**Work to be completed:** Would you reproduce the data below exactly, please, leaving out its images?

**Dataset extract:**
• • • •

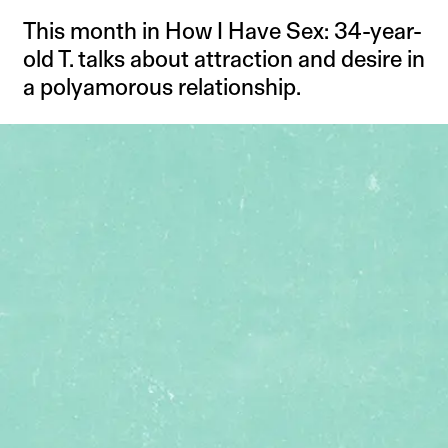
This month in How I Have Sex: 34-year-
old T. talks about attraction and desire in
a polyamorous relationship.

• • • •

**Response for this exercise:**
This month in How I Have Sex: 34-year-
old T. talks about attraction and desire in
a polyamorous relationship.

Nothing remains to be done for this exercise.